With this foundational challenge met, we deployed the full LCFS algorithm. The estimated Q-field was then used to perform inverse Q filtering, effectively turning back the clock on attenuation. The compensated section (Figure 4b) is a testament to the method's efficacy. The signal, once distorted, is revitalized: amplitudes are robustly recovered, phase fidelity is restored, and the seismic image is sharpened to a degree that reveals fine structural detail. This synthetic validation does more than just confirm a theoretical concept; it demonstrates that with the right methodological choices, particularly in the crucial domain of time-frequency analysis, the LCFS framework can robustly dismantle the effects of attenuation and restore the integrity of seismic data.

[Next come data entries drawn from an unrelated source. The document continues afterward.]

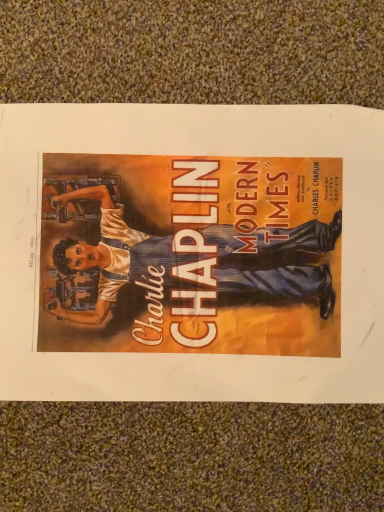 Find the location of `vacant point above matte blue overalls at center (from a real-world perspective)`. vacant point above matte blue overalls at center (from a real-world perspective) is located at coordinates (205, 261). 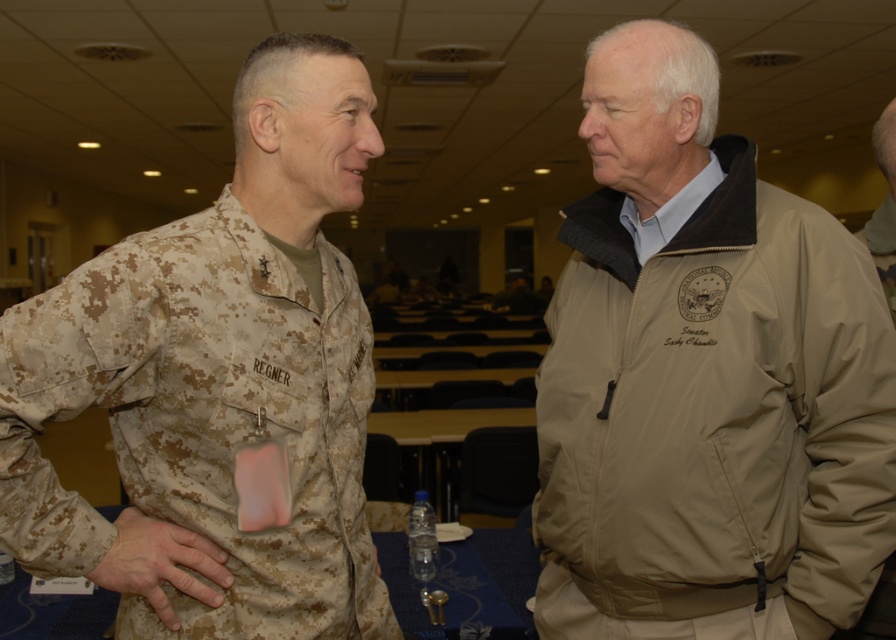 You are an event planner arranging seating for a formal dinner. You notice two items in the image that have camouflage fabric. One is the camouflage fabric uniform at left and the other is the camouflage fabric hand at center. Which camouflage fabric item is closer to you as you look at the image?

The camouflage fabric uniform at left is closer to you because it is in front of the camouflage fabric hand at center.

You are standing in the conference room and need to locate the camouflage fabric uniform at left. According to the coordinates provided, where exactly is it positioned?

The camouflage fabric uniform at left is located at point 0.659 on the x axis and 0.225 on the y axis.

You are a photographer setting up for a group photo. You need to ensure that both the tan fabric jacket at center and the camouflage fabric uniform at left are fully visible in the frame. Based on their widths, which one might require more space horizontally to fit properly?

The tan fabric jacket at center might be wider than the camouflage fabric uniform at left, so it might require more horizontal space to ensure it fits properly in the frame. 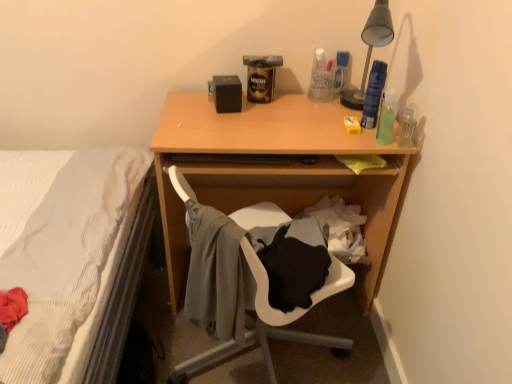 You are a GUI agent. You are given a task and a screenshot of the screen. Output one action in this format:
    pyautogui.click(x=<x>, y=<y>)
    Task: Click on the free space to the back side of translucent plastic spray can at upper right, marked as the 3th bottle in a front-to-back arrangement
    
    Given the screenshot: What is the action you would take?
    pyautogui.click(x=354, y=105) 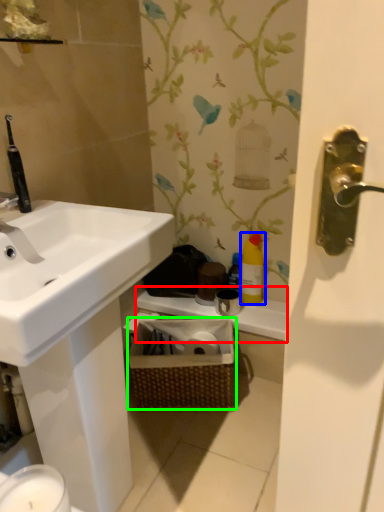 Question: Which object is the closest to the counter top (highlighted by a red box)? Choose among these: cleaning product (highlighted by a blue box) or basket (highlighted by a green box).

Choices:
 (A) cleaning product
 (B) basket

Answer: (A) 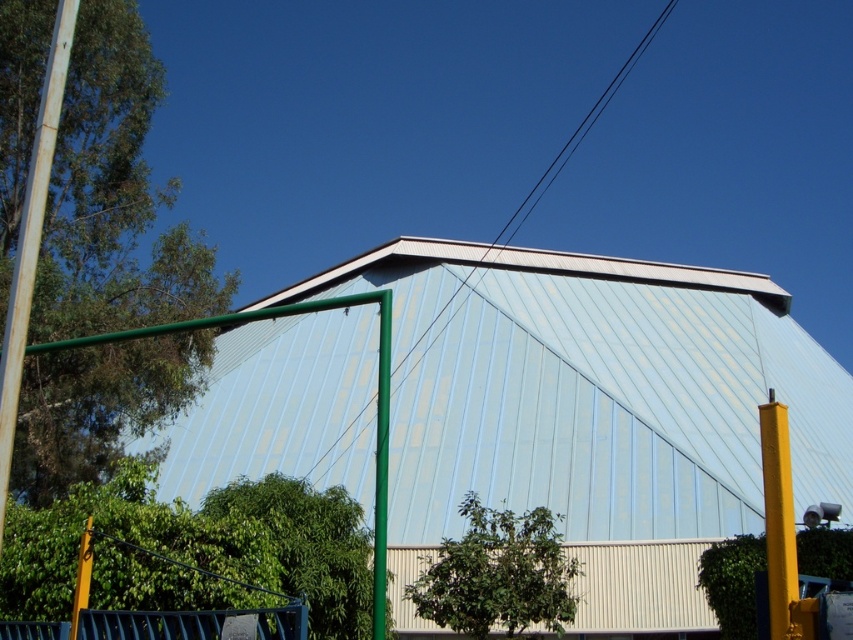 Question: Which object is positioned farthest from the green matte pole at center?

Choices:
 (A) yellow metallic pole at right
 (B) yellow matte pole at lower left

Answer: (B)

Question: Can you confirm if yellow metallic pole at right is smaller than yellow matte pole at lower left?

Choices:
 (A) yes
 (B) no

Answer: (B)

Question: Which point is closer to the camera?

Choices:
 (A) (80, 536)
 (B) (375, 490)

Answer: (B)

Question: Is yellow metallic pole at right positioned behind green matte pole at center?

Choices:
 (A) no
 (B) yes

Answer: (A)

Question: Is smooth wire at upper center to the right of yellow matte pole at lower left from the viewer's perspective?

Choices:
 (A) no
 (B) yes

Answer: (B)

Question: Estimate the real-world distances between objects in this image. Which object is farther from the green matte pole at center?

Choices:
 (A) yellow matte pole at lower left
 (B) yellow metallic pole at right
 (C) smooth wire at upper center

Answer: (C) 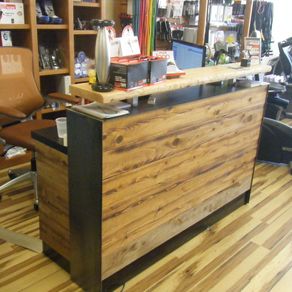 Find the location of a particular element. This screenshot has width=292, height=292. floor is located at coordinates (233, 260). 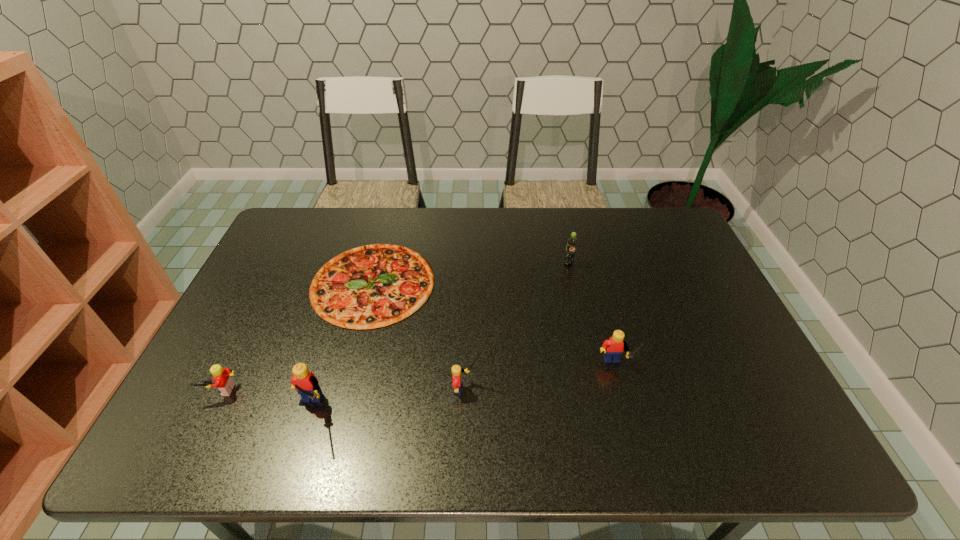 Choose which object is the fourth nearest neighbor to the second Lego from right to left. Please provide its 2D coordinates. Your answer should be formatted as a tuple, i.e. [(x, y)], where the tuple contains the x and y coordinates of a point satisfying the conditions above.

[(572, 242)]

Point out which object is positioned as the third nearest to the second object from right to left. Please provide its 2D coordinates. Your answer should be formatted as a tuple, i.e. [(x, y)], where the tuple contains the x and y coordinates of a point satisfying the conditions above.

[(456, 369)]

Identify which Lego is the nearest to the pizza. Please provide its 2D coordinates. Your answer should be formatted as a tuple, i.e. [(x, y)], where the tuple contains the x and y coordinates of a point satisfying the conditions above.

[(456, 369)]

What are the coordinates of `Lego that stands as the third closest to the fifth shortest object` in the screenshot? It's located at (x=222, y=380).

Locate an element on the screen. The height and width of the screenshot is (540, 960). vacant position in the image that satisfies the following two spatial constraints: 1. on the front-facing side of the second Lego from right to left; 2. in front of the leftmost object with the accessory visible is located at coordinates (468, 390). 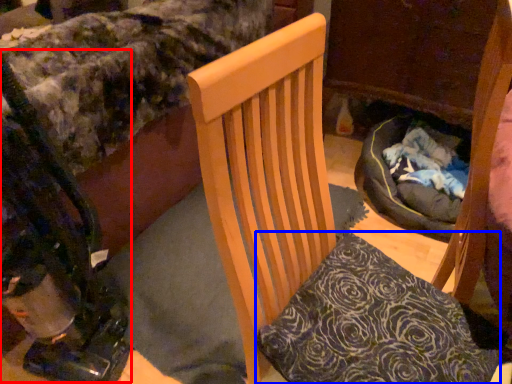 Question: Which object appears farthest to the camera in this image, baby carriage (highlighted by a red box) or pillow (highlighted by a blue box)?

Choices:
 (A) baby carriage
 (B) pillow

Answer: (B) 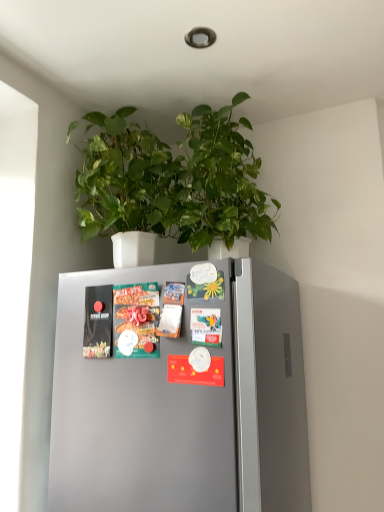 Question: Is green glossy leaves at upper center directly adjacent to matte black magazine at left, marked as the first magazine in a left-to-right arrangement?

Choices:
 (A) yes
 (B) no

Answer: (B)

Question: Is green glossy leaves at upper center oriented away from matte black magazine at left, marked as the first magazine in a left-to-right arrangement?

Choices:
 (A) no
 (B) yes

Answer: (A)

Question: Can you confirm if green glossy leaves at upper center is positioned to the left of matte black magazine at left, placed as the second magazine when sorted from right to left?

Choices:
 (A) yes
 (B) no

Answer: (B)

Question: Does green glossy leaves at upper center turn towards matte black magazine at left, marked as the first magazine in a left-to-right arrangement?

Choices:
 (A) yes
 (B) no

Answer: (B)

Question: From a real-world perspective, is green glossy leaves at upper center below matte black magazine at left, marked as the first magazine in a left-to-right arrangement?

Choices:
 (A) no
 (B) yes

Answer: (A)

Question: Is there a large distance between green glossy leaves at upper center and matte black magazine at left, marked as the first magazine in a left-to-right arrangement?

Choices:
 (A) yes
 (B) no

Answer: (B)

Question: Is matte plastic magazine at center, which is the first magazine in right-to-left order, behind matte black magazine at left, placed as the second magazine when sorted from right to left?

Choices:
 (A) yes
 (B) no

Answer: (B)

Question: Is matte plastic magazine at center, the 2th magazine from the left, completely or partially outside of matte black magazine at left, placed as the second magazine when sorted from right to left?

Choices:
 (A) no
 (B) yes

Answer: (B)

Question: Is matte plastic magazine at center, which is the first magazine in right-to-left order, surrounding matte black magazine at left, marked as the first magazine in a left-to-right arrangement?

Choices:
 (A) yes
 (B) no

Answer: (B)

Question: Can you confirm if matte plastic magazine at center, which is the first magazine in right-to-left order, is smaller than matte black magazine at left, marked as the first magazine in a left-to-right arrangement?

Choices:
 (A) yes
 (B) no

Answer: (B)

Question: From a real-world perspective, is matte plastic magazine at center, the 2th magazine from the left, under matte black magazine at left, marked as the first magazine in a left-to-right arrangement?

Choices:
 (A) no
 (B) yes

Answer: (B)

Question: Does matte plastic magazine at center, which is the first magazine in right-to-left order, have a larger size compared to matte black magazine at left, marked as the first magazine in a left-to-right arrangement?

Choices:
 (A) yes
 (B) no

Answer: (A)

Question: From the image's perspective, does green glossy leaves at upper center appear lower than matte plastic magazine at center, the 2th magazine from the left?

Choices:
 (A) yes
 (B) no

Answer: (B) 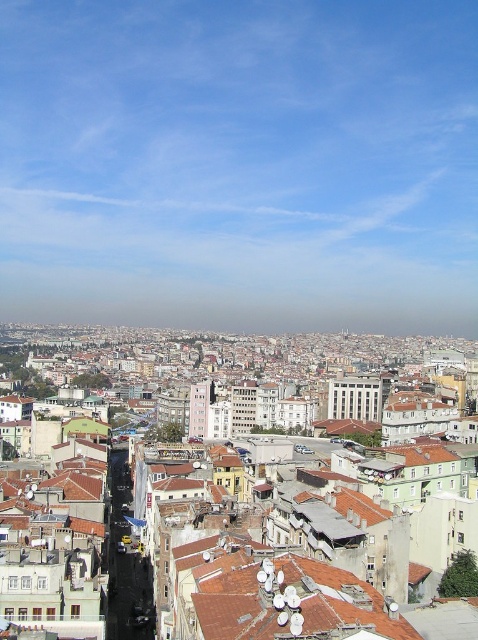 Does brown tile roof at center have a lesser width compared to white concrete building at center?

No.

Is brown tile roof at center smaller than white concrete building at center?

Indeed, brown tile roof at center has a smaller size compared to white concrete building at center.

Find the location of a particular element. brown tile roof at center is located at coordinates (293, 604).

Who is shorter, white concrete building at center or pink concrete building at center?

Standing shorter between the two is white concrete building at center.

Which is more to the left, white concrete building at center or pink concrete building at center?

pink concrete building at center

Between point (366, 396) and point (199, 403), which one is positioned behind?

The point (199, 403) is behind.

I want to click on white concrete building at center, so click(x=357, y=396).

Who is positioned more to the left, brown tile roof at center or pink concrete building at center?

From the viewer's perspective, pink concrete building at center appears more on the left side.

Which is in front, point (217, 582) or point (196, 413)?

Point (217, 582) is in front.

Who is more forward, (307,627) or (206,410)?

Point (307,627)

The image size is (478, 640). Find the location of `brown tile roof at center`. brown tile roof at center is located at coordinates (293, 604). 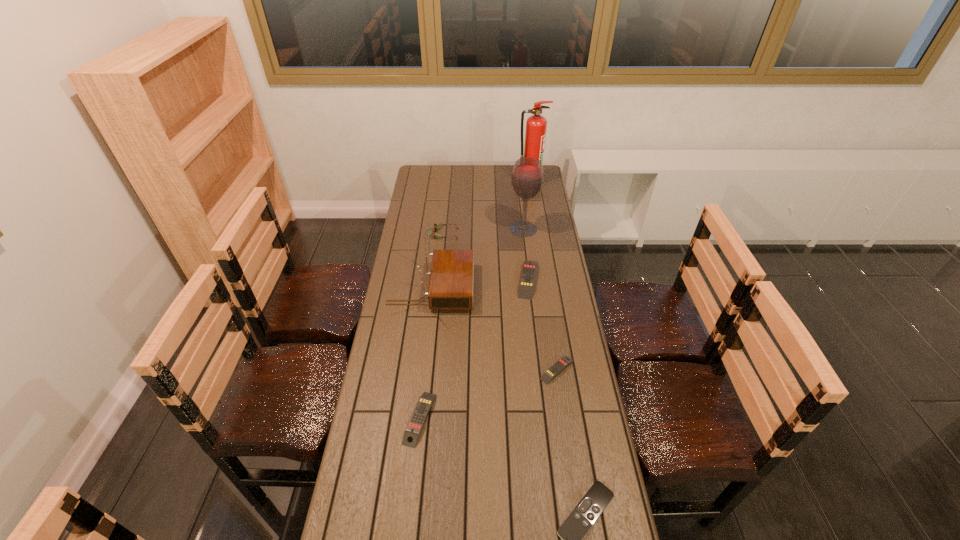 You are a GUI agent. You are given a task and a screenshot of the screen. Output one action in this format:
    pyautogui.click(x=<x>, y=<y>)
    Task: Click on the vacant area that lies between the red alcohol and the nearest yellow remote control
    The height and width of the screenshot is (540, 960).
    Given the screenshot: What is the action you would take?
    pyautogui.click(x=471, y=324)

Locate an element on the screen. Image resolution: width=960 pixels, height=540 pixels. free space between the alcohol and the spectacles is located at coordinates (483, 232).

The height and width of the screenshot is (540, 960). Find the location of `free space between the farthest remote control and the radio_receiver`. free space between the farthest remote control and the radio_receiver is located at coordinates (480, 284).

You are a GUI agent. You are given a task and a screenshot of the screen. Output one action in this format:
    pyautogui.click(x=<x>, y=<y>)
    Task: Click on the free spot between the spectacles and the leftmost yellow remote control
    The height and width of the screenshot is (540, 960).
    Given the screenshot: What is the action you would take?
    pyautogui.click(x=431, y=327)

This screenshot has width=960, height=540. What are the coordinates of `empty space that is in between the fourth tallest object and the second tallest object` in the screenshot? It's located at (483, 232).

Where is `object that is the third closest to the shortest remote control`? object that is the third closest to the shortest remote control is located at coordinates (450, 287).

The height and width of the screenshot is (540, 960). I want to click on object that is the sixth closest to the leftmost yellow remote control, so click(x=527, y=178).

Point out which remote control is positioned as the third nearest to the smallest yellow remote control. Please provide its 2D coordinates. Your answer should be formatted as a tuple, i.e. [(x, y)], where the tuple contains the x and y coordinates of a point satisfying the conditions above.

[(424, 404)]

Select which remote control appears as the closest to the sixth farthest object. Please provide its 2D coordinates. Your answer should be formatted as a tuple, i.e. [(x, y)], where the tuple contains the x and y coordinates of a point satisfying the conditions above.

[(529, 268)]

At what (x,y) coordinates should I click in order to perform the action: click on yellow remote control object that ranks as the third closest to the red alcohol. Please return your answer as a coordinate pair (x, y). The width and height of the screenshot is (960, 540). Looking at the image, I should click on (424, 404). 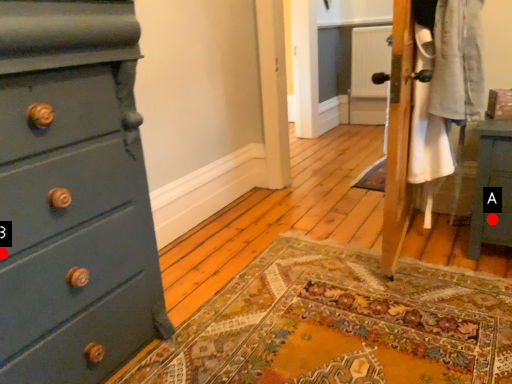 Question: Two points are circled on the image, labeled by A and B beside each circle. Which point is farther to the camera?

Choices:
 (A) A is further
 (B) B is further

Answer: (A) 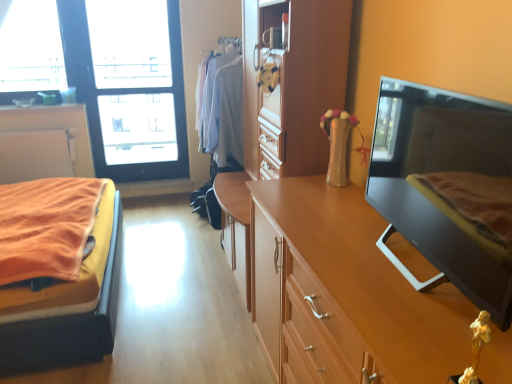 Identify the location of vacant region under black glossy tv at right (from a real-world perspective). (420, 266). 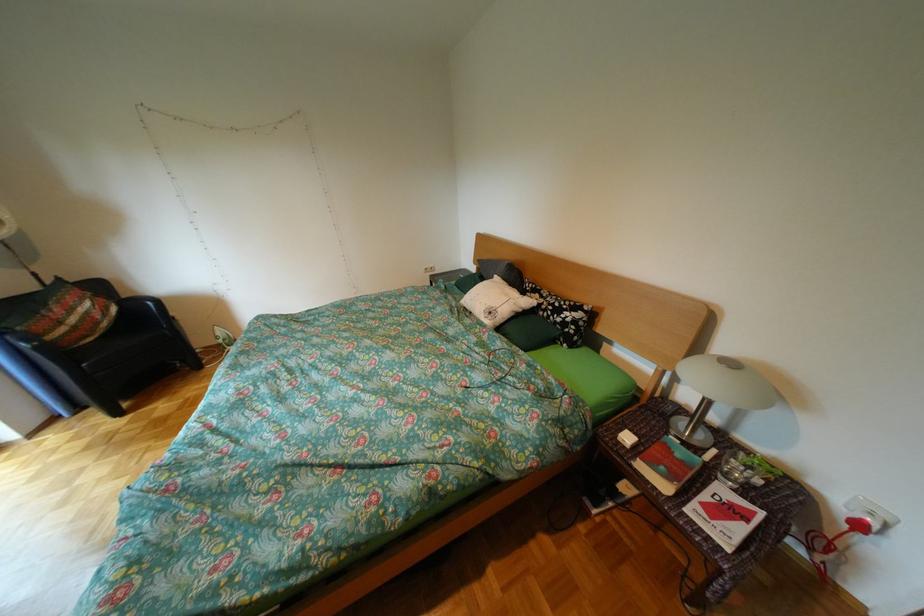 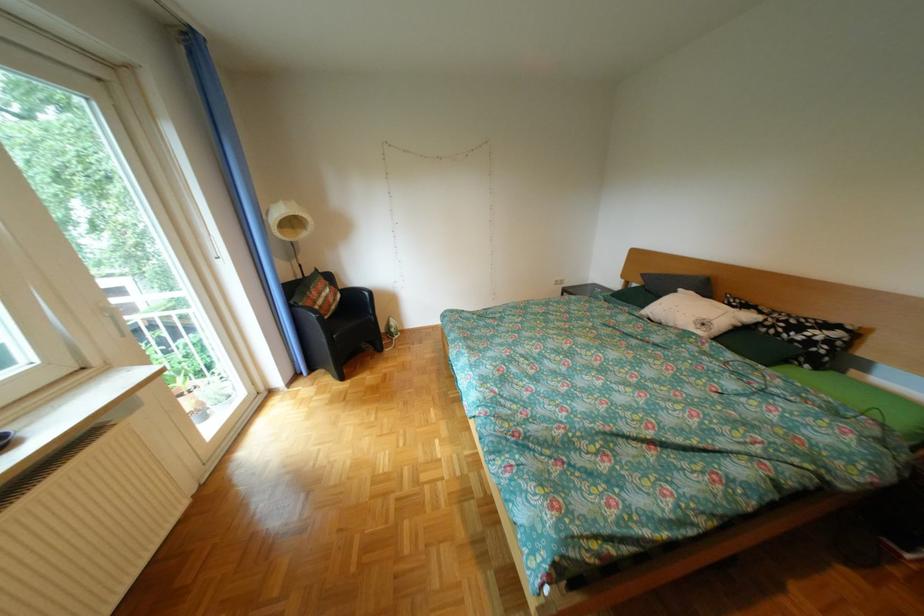 Question: Which direction would the cameraman need to move to produce the second image? Reply with the corresponding letter.

Choices:
 (A) Left
 (B) Right
 (C) Forward
 (D) Backward

Answer: (A) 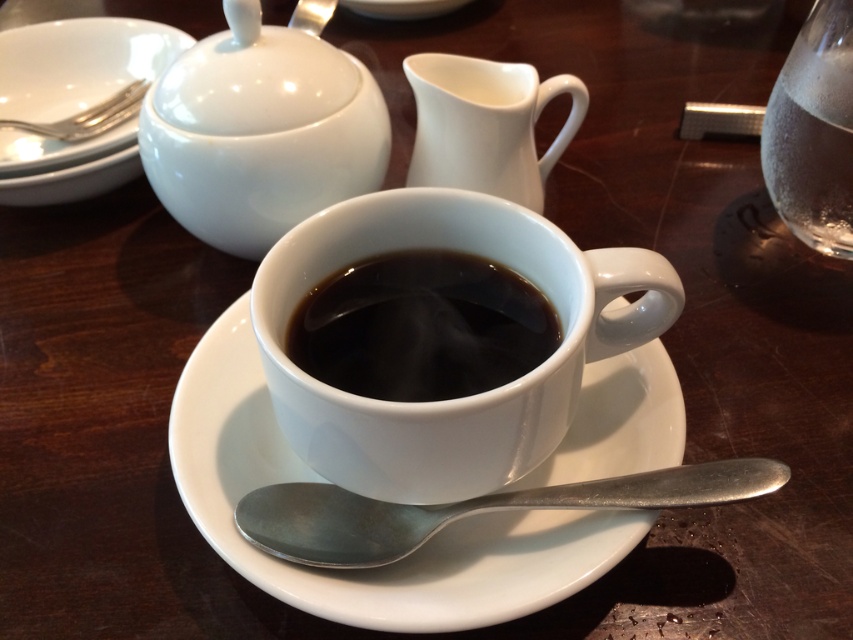 Question: Is silver metallic spoon at lower center below silver metallic fork at upper left?

Choices:
 (A) yes
 (B) no

Answer: (A)

Question: Which point is closer to the camera?

Choices:
 (A) (387, 604)
 (B) (108, 176)
 (C) (219, 36)
 (D) (473, 321)

Answer: (A)

Question: Considering the relative positions of white ceramic saucer at center and white matte saucer at left in the image provided, where is white ceramic saucer at center located with respect to white matte saucer at left?

Choices:
 (A) left
 (B) right

Answer: (B)

Question: Which of the following is the closest to the observer?

Choices:
 (A) silver metallic spoon at lower center
 (B) white ceramic cup at center

Answer: (B)

Question: Among these objects, which one is farthest from the camera?

Choices:
 (A) white glossy creamer at upper center
 (B) silver metallic spoon at lower center
 (C) white ceramic saucer at center

Answer: (A)

Question: Does white glossy sugar bowl at upper left have a lesser width compared to white glossy creamer at upper center?

Choices:
 (A) no
 (B) yes

Answer: (A)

4.2. Field Data Application: Q-Estimation and Attenuation Compensation

To ensure a robust Q-estimation, which is highly sensitive to amplitude variations, the seismic data was first conditioned with Automatic Gain Control (AGC), as shown in Figure 7b. This crucial pre-processing step normalizes the energy across the section, preventing the spectral decay signature of deeper, weaker events from being masked by dominant shallow reflections. This gain-balanced volume then served as the input for a time-varying Q-factor estimation using the LCFS method.
The resulting Q-profile (Figure 7c) is not merely a processing byproduct but a diagnostic tool in itself. It captures the expected background trend of decreasing Q with depth, reflecting cumulative attenuation. More importantly, it reveals a pronounced, structurally conformable low-Q anomaly (Q ≈ 60-80) that is spatially coincident with the high-amplitude, multi-cycle reflection package near 1.5 s. This strong, data-driven correlation provides compelling evidence that this target zone is a region of high intrinsic attenuation, potentially linked to specific geological factors such as gas-charged sands, coal layers, or poorly consolidated shales [130].
Leveraging this detailed Q-field, inverse Q filtering was applied to compensate for the identified attenuation effects. The transformative impact is demonstrated in the final section (Figure 7d). A visual comparison against the original data (Figure 7a) confirms that the process has achieved more than a simple cosmetic enhancement. The phase correction has sharpened the seismic wavelets, leading to a substantial increase in vertical resolution and allowing for the delineation of previously obscured stratigraphic details. Furthermore, the amplitude compensation has restored the energy of deeper reflectors, improving their continuity and structural definition. Ultimately, this workflow has yielded a seismic image that more accurately represents the true subsurface reflectivity, providing a more reliable foundation for subsequent interpretation.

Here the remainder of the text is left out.